At the same time, there are still U.S. military medical records which need to be digitized, she added. The effort to digitize medical records for service members is an ongoing initiative that goes back many years.

"Our current system dates back more than a decade, but there are still parts that are on paper. Now, if I go to the doctor everything is digital," Wilkinson said.

Government watchdog groups such as the Government Accountability Office and members of Congress have been critical of the VA's efforts to digitize records and streamline interoperability with the Pentagon.

"Their efforts to achieve fully interoperable  electronic health record capabilities have been limited by long-standing project management and planning weaknesses, inadequate accountability and poor oversight," Valerie Melvin, director of information management and technology resource issues for the GAO, told Congress last year.

Meanwhile, a GAO report in February found that the Defense Department and VA need to improve collaboration, develop interoperability plans for electronic health records, and come up with cost-effective and timely solutions.

"The Departments of Veterans Affairs and Defense abandoned their plans to develop an integrated electronic health record (iEHR) system and are instead pursuing separate efforts to modernize or replace their existing systems in an attempt to create an interoperable electronic health record," the report states.

The report points out that the respective individual efforts by the Defense Department and the VA need to be better integrated and coordinated. The VA intends to deploy clinical capabilities of its new system at two locations by September, and DoD has set a goal of beginning deployment of its new system by September 2016, according to the report.

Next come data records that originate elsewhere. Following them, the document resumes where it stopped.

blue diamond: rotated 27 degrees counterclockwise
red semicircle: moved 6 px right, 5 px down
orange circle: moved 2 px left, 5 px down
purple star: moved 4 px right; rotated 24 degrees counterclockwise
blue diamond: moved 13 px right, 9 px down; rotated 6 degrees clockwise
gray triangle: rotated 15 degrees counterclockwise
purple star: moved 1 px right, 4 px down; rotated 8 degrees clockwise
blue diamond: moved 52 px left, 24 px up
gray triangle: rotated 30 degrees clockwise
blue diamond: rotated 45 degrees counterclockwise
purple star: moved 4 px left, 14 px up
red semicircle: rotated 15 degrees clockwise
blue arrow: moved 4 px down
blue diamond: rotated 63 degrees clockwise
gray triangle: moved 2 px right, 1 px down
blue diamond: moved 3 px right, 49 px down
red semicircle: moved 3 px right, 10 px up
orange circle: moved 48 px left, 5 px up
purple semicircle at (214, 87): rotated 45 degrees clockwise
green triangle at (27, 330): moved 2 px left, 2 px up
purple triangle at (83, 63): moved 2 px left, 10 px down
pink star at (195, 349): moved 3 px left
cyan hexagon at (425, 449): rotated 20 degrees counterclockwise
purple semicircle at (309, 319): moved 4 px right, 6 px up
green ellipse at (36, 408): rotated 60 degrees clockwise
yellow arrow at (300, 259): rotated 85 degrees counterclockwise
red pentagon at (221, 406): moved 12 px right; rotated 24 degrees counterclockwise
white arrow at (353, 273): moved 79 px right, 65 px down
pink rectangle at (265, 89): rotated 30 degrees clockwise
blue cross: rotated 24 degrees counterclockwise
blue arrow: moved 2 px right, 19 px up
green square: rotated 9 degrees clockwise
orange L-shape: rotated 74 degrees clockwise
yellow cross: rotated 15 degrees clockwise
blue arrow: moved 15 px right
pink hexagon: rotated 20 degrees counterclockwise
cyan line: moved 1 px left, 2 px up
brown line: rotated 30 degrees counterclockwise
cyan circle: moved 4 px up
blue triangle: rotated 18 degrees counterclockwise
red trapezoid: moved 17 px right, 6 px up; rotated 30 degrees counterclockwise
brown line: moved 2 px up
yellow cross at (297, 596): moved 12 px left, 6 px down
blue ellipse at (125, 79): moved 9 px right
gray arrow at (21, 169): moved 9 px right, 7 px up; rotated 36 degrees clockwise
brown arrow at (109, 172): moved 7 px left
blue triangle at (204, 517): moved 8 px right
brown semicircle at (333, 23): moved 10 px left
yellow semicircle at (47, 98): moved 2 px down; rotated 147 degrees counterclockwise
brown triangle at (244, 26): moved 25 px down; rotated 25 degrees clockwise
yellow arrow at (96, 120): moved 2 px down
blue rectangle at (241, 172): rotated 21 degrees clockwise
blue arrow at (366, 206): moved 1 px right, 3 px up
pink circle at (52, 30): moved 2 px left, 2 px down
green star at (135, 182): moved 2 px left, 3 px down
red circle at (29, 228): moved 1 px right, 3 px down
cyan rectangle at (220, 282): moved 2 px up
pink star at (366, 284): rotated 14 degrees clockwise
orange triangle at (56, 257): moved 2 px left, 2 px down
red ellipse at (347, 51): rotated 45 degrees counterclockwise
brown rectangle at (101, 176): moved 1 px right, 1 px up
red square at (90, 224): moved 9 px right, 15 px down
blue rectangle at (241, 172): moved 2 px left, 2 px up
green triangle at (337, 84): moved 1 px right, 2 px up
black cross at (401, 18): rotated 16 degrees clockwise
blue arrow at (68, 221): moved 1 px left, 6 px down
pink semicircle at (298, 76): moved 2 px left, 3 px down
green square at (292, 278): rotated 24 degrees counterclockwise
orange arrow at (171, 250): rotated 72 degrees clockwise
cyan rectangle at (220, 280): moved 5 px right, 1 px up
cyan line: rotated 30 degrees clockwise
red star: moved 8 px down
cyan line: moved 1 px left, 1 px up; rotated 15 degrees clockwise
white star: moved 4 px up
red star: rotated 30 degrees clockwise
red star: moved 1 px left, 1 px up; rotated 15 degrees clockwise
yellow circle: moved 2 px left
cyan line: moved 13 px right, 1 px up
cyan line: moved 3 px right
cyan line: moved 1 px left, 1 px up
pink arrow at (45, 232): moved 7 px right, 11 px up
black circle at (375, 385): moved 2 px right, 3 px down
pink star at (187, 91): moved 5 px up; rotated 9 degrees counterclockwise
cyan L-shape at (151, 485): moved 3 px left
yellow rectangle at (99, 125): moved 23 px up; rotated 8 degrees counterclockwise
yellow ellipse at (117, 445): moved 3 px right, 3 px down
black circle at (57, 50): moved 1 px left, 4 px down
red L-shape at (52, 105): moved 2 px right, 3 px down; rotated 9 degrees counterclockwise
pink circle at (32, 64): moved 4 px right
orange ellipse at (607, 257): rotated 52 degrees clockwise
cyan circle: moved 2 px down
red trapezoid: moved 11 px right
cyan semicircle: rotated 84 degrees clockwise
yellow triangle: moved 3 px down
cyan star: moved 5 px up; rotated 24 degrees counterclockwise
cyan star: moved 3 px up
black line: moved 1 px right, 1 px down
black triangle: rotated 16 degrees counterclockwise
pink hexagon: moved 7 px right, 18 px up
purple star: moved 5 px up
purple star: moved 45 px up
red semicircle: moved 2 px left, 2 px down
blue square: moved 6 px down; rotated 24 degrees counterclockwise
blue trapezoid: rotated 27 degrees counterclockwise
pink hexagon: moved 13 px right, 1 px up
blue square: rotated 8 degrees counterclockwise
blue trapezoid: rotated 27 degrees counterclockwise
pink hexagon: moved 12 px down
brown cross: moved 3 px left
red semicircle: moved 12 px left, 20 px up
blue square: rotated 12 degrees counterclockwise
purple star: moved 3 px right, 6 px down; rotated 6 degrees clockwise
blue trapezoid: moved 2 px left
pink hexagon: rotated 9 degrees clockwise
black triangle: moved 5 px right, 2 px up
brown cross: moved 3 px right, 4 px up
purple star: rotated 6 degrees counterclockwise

"The departments have yet to update their joint strategic plan to reflect the new approach or to disclose what the interoperable electronic health record will consist of, as well as how, when, and at what cost it will be achieved," the report states.

HAIMS is designed to address some of the VA-DoD compatibility issues because VA officials can access the electronic information contained in the system.

VA officials said that they are making great progress on a joint DoD-VA effort to create a single, secure electronic record called Virtual Lifetime Electronic Record, or VLER.

"VLER will enable quicker and easier access to benefits while on active duty and after separation and assist with a smoother transition from military to civilian life for veterans and their families," according to a written statement from VA spokeswoman Ndidi Mojay.

VLER catalogs prescription information on patients as well as details on allergies, past medical procedures and lab results. The VLER program, which was started in 2009, is available to service members and veterans at several locations, including Madigan Army Medical Center in Tacoma, Wash., and the Naval Medical Center at San Diego.

VLER is designed to allow caregivers, clinicians and benefits providers to view all relevant information about the veteran securely, regardless of where it was documented, in a single, secure electronic record, she added.  

The VLER effort is intended to span the lifetime of a veteran and service member, Mojay added.

"This capability will feature an electronic record that initiates at the point of accession, may contain information from birth, accompanies every service member throughout the life of their service, and continues beyond their separation until the last benefit is realized," she added.

VA officials say VLER has been unfolding over the last several years through work by CACI, an IT-focused firm that won a new $14 million VA contract to continue work on the system last year.